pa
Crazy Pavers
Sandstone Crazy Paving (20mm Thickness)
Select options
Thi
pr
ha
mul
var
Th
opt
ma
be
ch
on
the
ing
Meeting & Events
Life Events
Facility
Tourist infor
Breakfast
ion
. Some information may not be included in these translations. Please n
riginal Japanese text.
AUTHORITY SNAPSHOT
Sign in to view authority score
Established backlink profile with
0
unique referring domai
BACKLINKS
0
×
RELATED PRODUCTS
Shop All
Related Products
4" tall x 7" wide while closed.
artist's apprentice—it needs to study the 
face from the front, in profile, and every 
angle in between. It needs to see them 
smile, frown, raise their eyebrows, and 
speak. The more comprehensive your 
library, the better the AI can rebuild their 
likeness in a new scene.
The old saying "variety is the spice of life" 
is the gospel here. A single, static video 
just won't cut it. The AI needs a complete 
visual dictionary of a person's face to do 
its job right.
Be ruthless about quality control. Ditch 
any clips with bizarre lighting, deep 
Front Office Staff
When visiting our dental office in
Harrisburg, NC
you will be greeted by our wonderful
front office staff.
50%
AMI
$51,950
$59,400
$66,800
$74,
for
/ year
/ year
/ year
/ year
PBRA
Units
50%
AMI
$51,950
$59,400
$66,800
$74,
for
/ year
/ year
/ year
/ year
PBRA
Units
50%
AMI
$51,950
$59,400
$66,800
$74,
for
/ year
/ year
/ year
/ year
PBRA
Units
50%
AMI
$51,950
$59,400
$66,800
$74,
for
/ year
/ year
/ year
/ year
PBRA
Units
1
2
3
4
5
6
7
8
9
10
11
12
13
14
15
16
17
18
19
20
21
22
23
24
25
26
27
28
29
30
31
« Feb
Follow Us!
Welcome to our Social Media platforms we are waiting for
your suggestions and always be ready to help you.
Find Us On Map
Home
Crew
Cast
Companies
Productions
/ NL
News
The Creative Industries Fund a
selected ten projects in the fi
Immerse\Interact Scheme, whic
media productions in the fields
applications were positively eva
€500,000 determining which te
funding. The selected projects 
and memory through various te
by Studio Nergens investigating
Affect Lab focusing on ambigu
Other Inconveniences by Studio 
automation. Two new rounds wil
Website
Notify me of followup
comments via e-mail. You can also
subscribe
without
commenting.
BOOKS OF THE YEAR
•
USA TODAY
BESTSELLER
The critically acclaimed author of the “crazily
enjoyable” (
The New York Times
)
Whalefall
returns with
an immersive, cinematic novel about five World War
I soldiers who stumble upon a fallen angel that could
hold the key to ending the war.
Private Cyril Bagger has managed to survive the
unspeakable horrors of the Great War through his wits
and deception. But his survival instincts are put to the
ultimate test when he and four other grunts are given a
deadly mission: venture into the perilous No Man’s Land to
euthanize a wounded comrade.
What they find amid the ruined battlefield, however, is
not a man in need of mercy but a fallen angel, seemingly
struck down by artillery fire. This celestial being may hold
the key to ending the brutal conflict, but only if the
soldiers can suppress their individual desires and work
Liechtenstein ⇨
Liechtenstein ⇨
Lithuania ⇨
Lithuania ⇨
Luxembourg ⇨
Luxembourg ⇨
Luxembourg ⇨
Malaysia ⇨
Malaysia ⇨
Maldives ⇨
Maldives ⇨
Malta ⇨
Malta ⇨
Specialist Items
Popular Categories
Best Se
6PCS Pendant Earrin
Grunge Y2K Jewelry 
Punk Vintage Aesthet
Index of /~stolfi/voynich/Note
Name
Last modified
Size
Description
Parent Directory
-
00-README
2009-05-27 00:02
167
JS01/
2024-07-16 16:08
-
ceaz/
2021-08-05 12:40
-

> **Task brief**
From the material above, copy each line that includes the word "ending".

> **Written solution**
hold the key to ending the war.
the key to ending the brutal conflict, but only if the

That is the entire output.